I’d never really put thought into what a drastically different experience this must be for me compared to what my grandmother or even my mother went through. My mother was equally amazed each time I’d forward her an email of what the baby was developing when at the amount of information I already had about the fetus in my belly. I couldn’t imagine not knowing each and every thing that was going on and particularly could not imagine how anyone stood the surprise of waiting 9 months to find out the gender, how the baby had developed and how healthy he appeared to be. I am part of online mommy groups, have already done a reasonable amount of research I to potential problems and their solutions for when I have a newborn baby in my house and have already formed some strong opinions regarding the environment I’d like to provide for him as he develops.
Going Into Labor
Mother and grandmother were equally surprised at how prepared I as for the possibilities of labor. I had a bag packed prepared for every eventuality, exercises for if I was going to have a long labor, short labor or c-section as well as playlists to match. My grandmother applauded my foresight, my mother couldn’t believe how organized I’d become and this whole time, compared to other expecting mothers, I though i was just doing the bare minimum!

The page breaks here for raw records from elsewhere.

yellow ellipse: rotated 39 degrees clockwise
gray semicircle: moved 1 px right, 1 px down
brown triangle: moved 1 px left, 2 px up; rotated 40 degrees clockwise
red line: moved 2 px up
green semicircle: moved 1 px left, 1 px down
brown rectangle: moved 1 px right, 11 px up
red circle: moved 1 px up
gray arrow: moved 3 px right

When it all “went down” I was mentally prepared and ok with the c-section I ended up needing and wasn’t frightened at all by the process. I had a wealth of information to share with my mother and grandmother and ended up teaching them quite a bit about the entire process. They listened as they always do, with curiosity, patience and an appropriate amount of shock and awe.
Baby R Comes Home
Three days were spent in the hospital recovering and a decent amount of that time I was on painkillers so strong that I’m not sure I remember exactly who did and did not come to visit. By the time I got home I was happy and exhausted and more than a little daunted by the night ahead of me, not to mention the years to come! I’d read all my books, prepared my nursery and had everything washed and ready for our big welcome home.

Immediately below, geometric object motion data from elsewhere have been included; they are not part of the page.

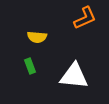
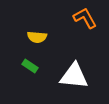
orange L-shape: rotated 95 degrees counterclockwise
green rectangle: rotated 35 degrees counterclockwise
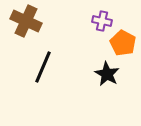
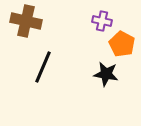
brown cross: rotated 12 degrees counterclockwise
orange pentagon: moved 1 px left, 1 px down
black star: moved 1 px left; rotated 20 degrees counterclockwise
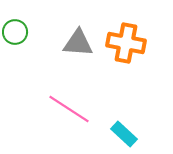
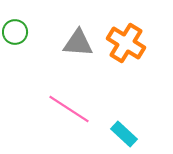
orange cross: rotated 21 degrees clockwise
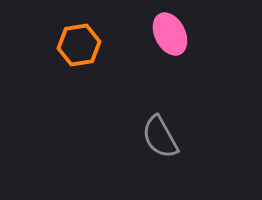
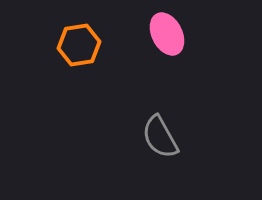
pink ellipse: moved 3 px left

Being home was quite overwhelming despite all my preparation and best intentions. I spent three days in a fog of get up, nurse, sleep, change diaper, ice my incision, repeat. By the fourth day I cracked. Racking sobs, convinced I wasn’t going to be a good mother and ready to offer my mother any amount of money in the world to just stay in my home another few months (years?) to help me with the challenges that lay ahead. After I finished my good long cry and had a much needed shower, I didn’t find my answers or reassurance in a book and found some solace from the online mommy groups but I learned my best lesson from my mom and mother in law who both said “This too shall pass.” hugged me and rubbed my back. That was the best lesson of all and it wasn’t in a single blog post or book that I’d read. The important things in life, are still best learned from the heart.